# [Data supplied]
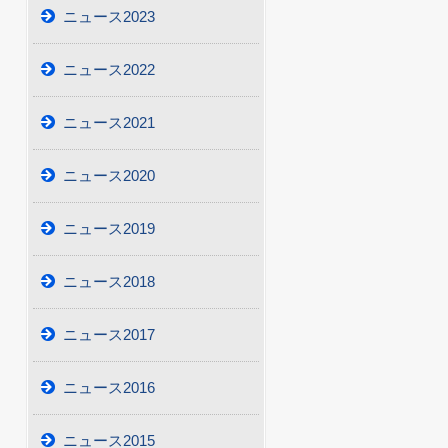
ニュース2023
ニュース2022
ニュース2021
ニュース2020
ニュース2019
ニュース2018
ニュース2017
ニュース2016
ニュース2015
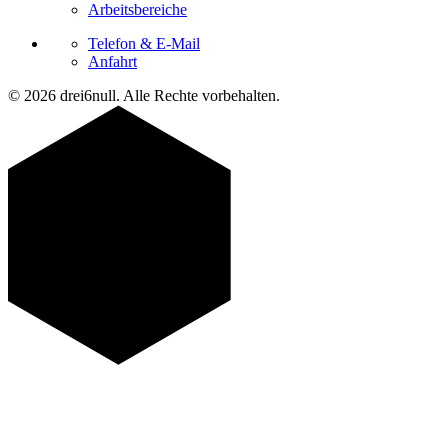
Arbeitsbereiche
Telefon & E-Mail
Anfahrt
© 2026 drei6null. Alle Rechte vorbehalten.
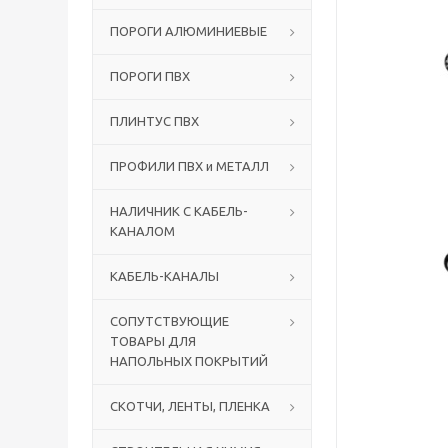
ПОРОГИ АЛЮМИНИЕВЫЕ
ПОРОГИ ПВХ
ПЛИНТУС ПВХ
ПРОФИЛИ ПВХ и МЕТАЛЛ
НАЛИЧНИК С КАБЕЛЬ-
КАНАЛОМ
КАБЕЛЬ-КАНАЛЫ
СОПУТСТВУЮЩИЕ
ТОВАРЫ ДЛЯ
НАПОЛЬНЫХ ПОКРЫТИЙ
СКОТЧИ, ЛЕНТЫ, ПЛЕНКА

# [Brief]
Copy out each record shown above without alteration, skipping any picture.

# [Exercise output]
ニュース2023
ニュース2022
ニュース2021
ニュース2020
ニュース2019
ニュース2018
ニュース2017
ニュース2016
ニュース2015
Arbeitsbereiche
Telefon & E-Mail
Anfahrt
© 2026 drei6null. Alle Rechte vorbehalten.
ПОРОГИ АЛЮМИНИЕВЫЕ
ПОРОГИ ПВХ
ПЛИНТУС ПВХ
ПРОФИЛИ ПВХ и МЕТАЛЛ
НАЛИЧНИК С КАБЕЛЬ-
КАНАЛОМ
КАБЕЛЬ-КАНАЛЫ
СОПУТСТВУЮЩИЕ
ТОВАРЫ ДЛЯ
НАПОЛЬНЫХ ПОКРЫТИЙ
СКОТЧИ, ЛЕНТЫ, ПЛЕНКА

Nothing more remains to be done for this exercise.